Extracted records
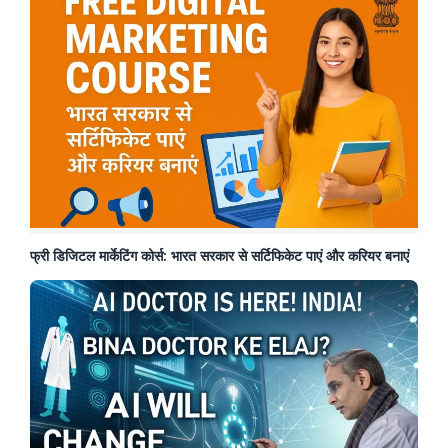
फ्री डिजिटल मार्केटिंग कोर्स: भारत सरकार से सर्टिफिकेट पाएं और करियर बनाएं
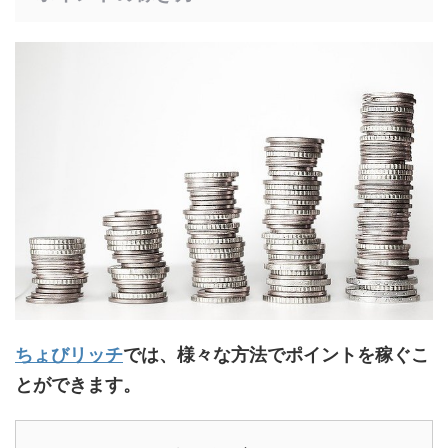
ちょびリッチ
では、様々な方法でポイントを稼ぐこ
とができます。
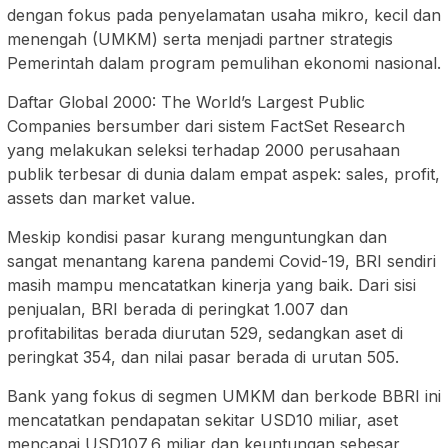
dengan fokus pada penyelamatan usaha mikro, kecil dan
menengah (UMKM) serta menjadi partner strategis
Pemerintah dalam program pemulihan ekonomi nasional.
Daftar Global 2000: The World’s Largest Public
Companies bersumber dari sistem FactSet Research
yang melakukan seleksi terhadap 2000 perusahaan
publik terbesar di dunia dalam empat aspek: sales, profit,
assets dan market value.
Meskip kondisi pasar kurang menguntungkan dan
sangat menantang karena pandemi Covid-19, BRI sendiri
masih mampu mencatatkan kinerja yang baik. Dari sisi
penjualan, BRI berada di peringkat 1.007 dan
profitabilitas berada diurutan 529, sedangkan aset di
peringkat 354, dan nilai pasar berada di urutan 505.
Bank yang fokus di segmen UMKM dan berkode BBRI ini
mencatatkan pendapatan sekitar USD10 miliar, aset
mencapai USD107,6 miliar dan keuntungan sebesar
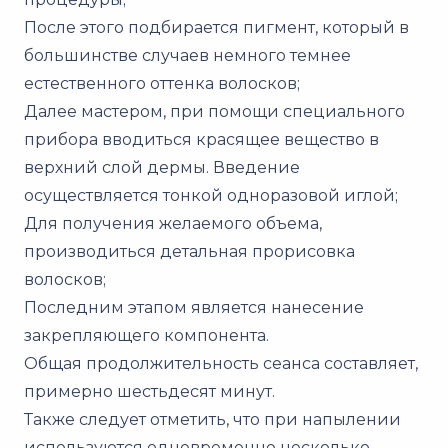
После этого подбирается пигмент, который в
большинстве случаев немного темнее
естественного оттенка волосков;
Далее мастером, при помощи специального
прибора вводиться красящее вещество в
верхний слой дермы. Введение
осуществляется тонкой одноразовой иглой;
Для получения желаемого объема,
производиться детальная прорисовка
волосков;
Последним этапом является нанесение
закрепляющего компонента.
Общая продолжительность сеанса составляет,
примерно шестьдесят минут.
Также следует отметить, что при напылении
используются одновременно несколько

- WHAT YOU HAVE TO DO:
The answer must consist of every line from the data that holds the string "peringkat".

- EXERCISE ANSWER:
penjualan, BRI berada di peringkat 1.007 dan
peringkat 354, dan nilai pasar berada di urutan 505.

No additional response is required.